A aposta é de que, com o uso do método, seja possível acelerar medidas para combater o novo coronavírus, principalmente as voltadas para o desenvolvimento de imunizantes. “Nós criamos uma ferramenta preditiva que pode dizer quais anticorpos serão eficazes contra as cepas circulantes do vírus”, afirma Whitehead.
A equipe chegou à Delta antes de ela se disseminar pelos países e relata que já identificou outras cepas que têm se mostrado como possíveis encalços para o sistema imunológico humano, mas não deram detalhes sobre elas. Há a intenção de divulgar esses dados para pesquisadores que trabalham em busca de terapias contra a covid-19.
Reforço artificial
Segundo José Eduardo Levi, virologista da empresa GeneOne e do Laboratório Exame, em Brasília, a ferramenta pode ser bastante útil para o desenvolvimento de abordagens mais eficazes contra o Sars-CoV-2. “O mais interessante desse método é que, ao conseguir prever quais as mutações que os anticorpos não respondem, você pode usar essa informação para a criação de anticorpos monoclonais mais eficientes. Essa é uma terapia que tem sido bastante testada para o tratamento da covid-19: células de defesa são criadas em laboratório para combater o vírus”, detalha.
O especialista também ressalta que as vacinas podem se tornar ainda mais eficientes com a ferramenta. “É algo que pode ser adaptado com facilidade principalmente no desenvolvimento de imunizantes de RNA, que usam essa informação genética do vírus como base da proteção. Você apenas usaria os dados observados na levedura e os copiaria para as vacinas, refinando esse direcionamento e gerando a proteção”, explica.
Mas José Eduardo Levi lembra que há o risco de mutações vistas em laboratório não se repetirem no mundo real. “É algo que não podemos ter certeza. Talvez, o que acontece na levedura não se repita no organismo humano. Temos que cogitar essa possibilidade também”, diz.
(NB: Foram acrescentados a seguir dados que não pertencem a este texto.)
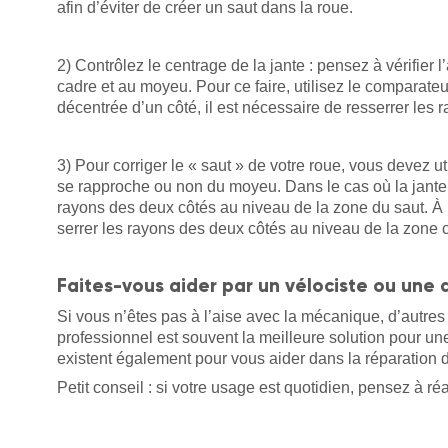
afin d’éviter de créer un saut dans la roue.
2) Contrôlez le centrage de la jante : pensez à vérifier 
cadre et au moyeu. Pour ce faire, utilisez le comparateur
décentrée d’un côté, il est nécessaire de resserrer les r
3) Pour corriger le « saut » de votre roue, vous devez util
se rapproche ou non du moyeu. Dans le cas où la jante
rayons des deux côtés au niveau de la zone du saut. À l
serrer les rayons des deux côtés au niveau de la zone
Faites-vous aider par un vélociste ou une 
Si vous n’êtes pas à l’aise avec la mécanique, d’autres
professionnel est souvent la meilleure solution pour un
existent également pour vous aider dans la réparation d
Petit conseil : si votre usage est quotidien, pensez à réa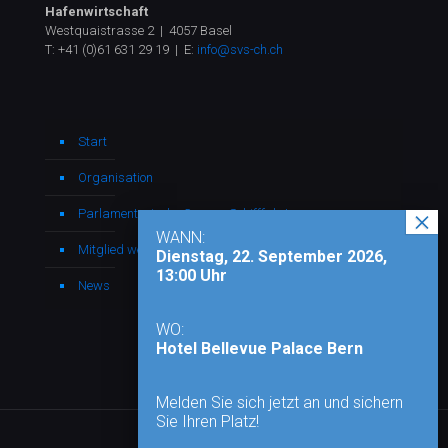
Hafenwirtschaft
Westquaistrasse 2 | 4057 Basel
T:
+41 (0)61 631 29 19
| E:
info@svs-ch.ch
Start
Organisation
Parlamentarische Gruppe Schifffahrt
WANN:
Mitglied werden
Dienstag, 22. September 2026,
13:00 Uhr
News
WO:
Hotel Bellevue Palace Bern
Melden Sie sich jetzt an und sichern
Sie Ihren Platz!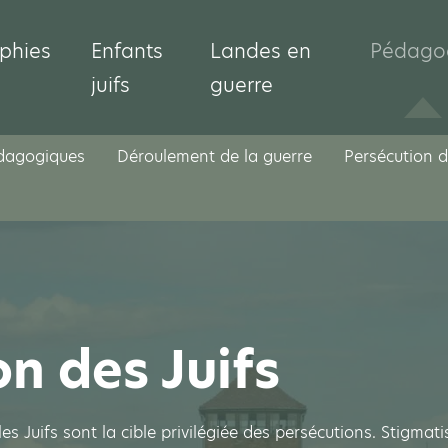
phies
Enfants
Landes en
Pédago
juifs
guerre
édagogiques
Déroulement de la guerre
Persécution d
n des Juifs
es Juifs sont la cible privilégiée des persécutions. Stigmatis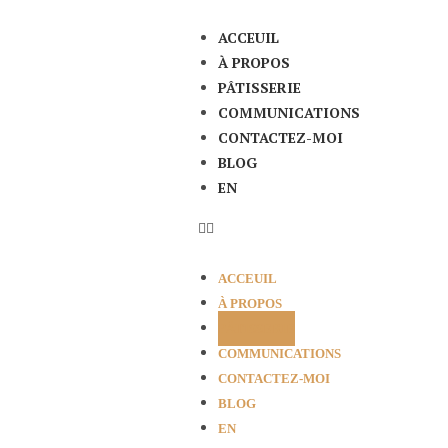
ACCEUIL
À PROPOS
PÂTISSERIE
COMMUNICATIONS
CONTACTEZ-MOI
BLOG
EN
ACCEUIL
À PROPOS
PÂTISSERIE
COMMUNICATIONS
CONTACTEZ-MOI
BLOG
EN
Os criadores do método cogitam o uso dele também para ajudar no combate a outras enfermidades. “Quando a pandemia começou, vimos que essa nossa técnica poderia ajudar a combater a covid e também doenças que já nos atrapalhavam bastante”, conta Irene Francino-Urdaniz, coautora do artigo. “Você pode usá-la para mapear as futuras mutações do vírus influenza, do HIV, para outras doenças virais e até para pandemias futuras”, ilustra Whitehead.
Jose Eduardo Levi concorda com a ampliação das possibilidades. “Essa estratégia de usar o RNA como base para as vacinas é algo que vai crescer. Com certeza, teremos análises mais refinadas quanto às mutações que tomarão conta dessa área e englobarão outros vírus.”